TASK STATEMENT:
Would you transcribe the lines running from the one that holds "ニュースをお届けします。" to the last line of the records? Leave every picture out.

SUPPLIED DATA:
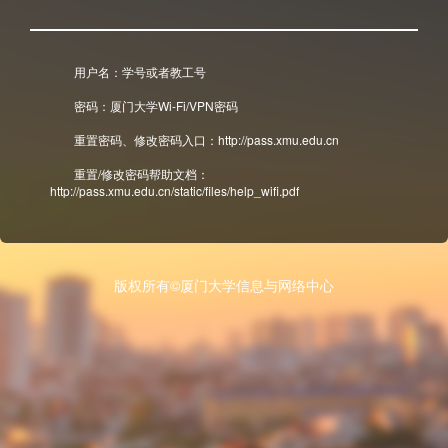
用户名：学号或者教工号
密码：厦门大学Wi-Fi/VPN密码
重置密码、修改密码入口：http://pass.xmu.edu.cn
重置/修改密码帮助文档：
http://pass.xmu.edu.cn/static/files/help_wifi.pdf
版权所有©厦门大学信息与网络中心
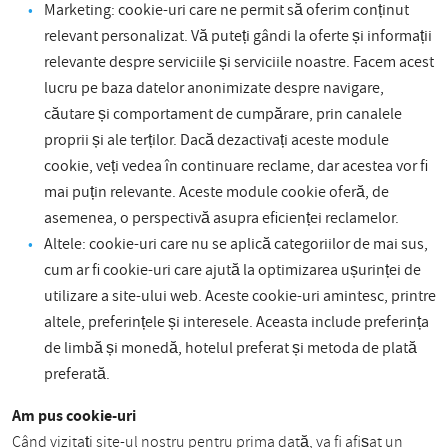
Marketing: cookie-uri care ne permit să oferim conținut
relevant personalizat. Vă puteți gândi la oferte și informații
relevante despre serviciile și serviciile noastre. Facem acest
lucru pe baza datelor anonimizate despre navigare,
căutare și comportament de cumpărare, prin canalele
proprii și ale terților. Dacă dezactivați aceste module
cookie, veți vedea în continuare reclame, dar acestea vor fi
mai puțin relevante. Aceste module cookie oferă, de
asemenea, o perspectivă asupra eficienței reclamelor.
Altele: cookie-uri care nu se aplică categoriilor de mai sus,
cum ar fi cookie-uri care ajută la optimizarea ușurinței de
utilizare a site-ului web. Aceste cookie-uri amintesc, printre
altele, preferințele și interesele. Aceasta include preferința
de limbă și monedă, hotelul preferat și metoda de plată
preferată.
Am pus cookie-uri
Când vizitați site-ul nostru pentru prima dată, va fi afișat un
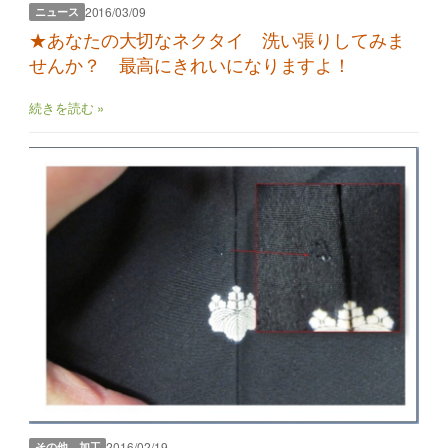
2016/03/09
ニュース
★あなたの大切なネクタイ 洗い張りしてみま
せんか？ 最高にきれいになりますよ！
続きを読む »
2016/02/19
その他 加工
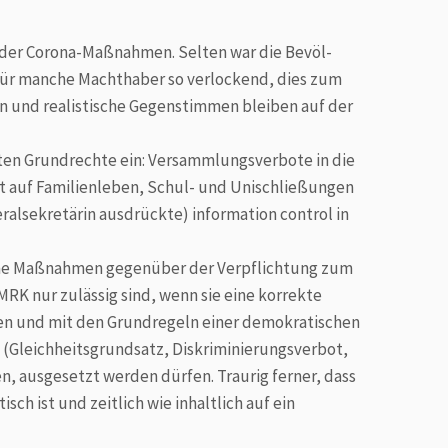
en der Corona-Maß­nahmen. Selten war die Bevöl­
 für manche Macht­haber so verlockend, dies zum
in und realistische Gegenstimmen bleiben auf der
rten Grundrechte ein: Versammlungsverbote in die
ht auf Familien­leben, Schul- und Unischließungen
eral­sekretärin ausdrückte) information control in
lche Maß­nahmen gegenüber der Verpflichtung zum
 nur zulässig sind, wenn sie eine korrekte
hten und mit den Grundregeln einer demokratischen
leich­heits­grund­satz, Diskriminierungs­verbot,
n, ausgesetzt werden dürfen. Traurig ferner, dass
h ist und zeitlich wie inhaltlich auf ein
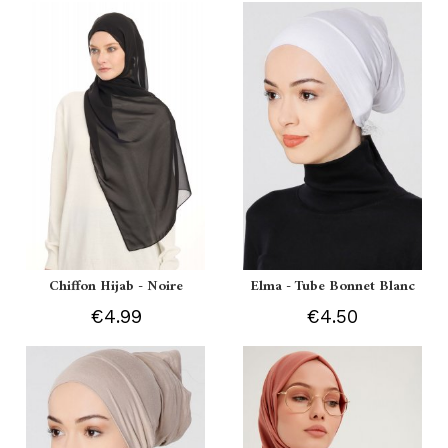
Chiffon Hijab - Noire
Elma - Tube Bonnet Blanc
€4.99
€4.50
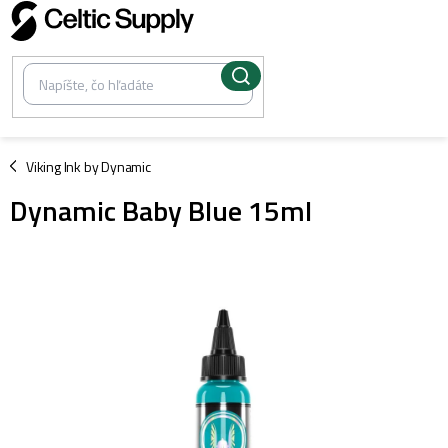
Prejsť
na
obsah
/
Viking Ink by Dynamic
Dynamic Baby Blue 15ml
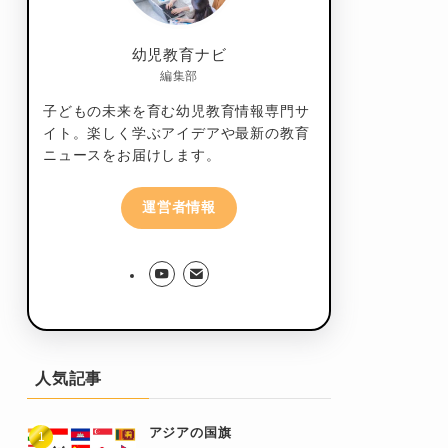
幼児教育ナビ
編集部
子どもの未来を育む幼児教育情報専門サ
イト。楽しく学ぶアイデアや最新の教育
ニュースをお届けします。
運営者情報
人気記事
アジアの国旗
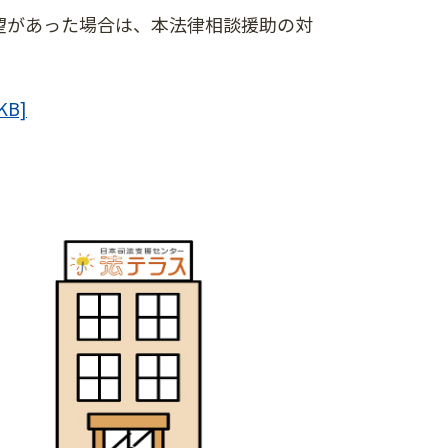
望があった場合は、本法律相談援助の対
B]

RESPONSE TO THIS TASK:
ニュースをお届けします。
運営者情報
人気記事
アジアの国旗
望があった場合は、本法律相談援助の対
B]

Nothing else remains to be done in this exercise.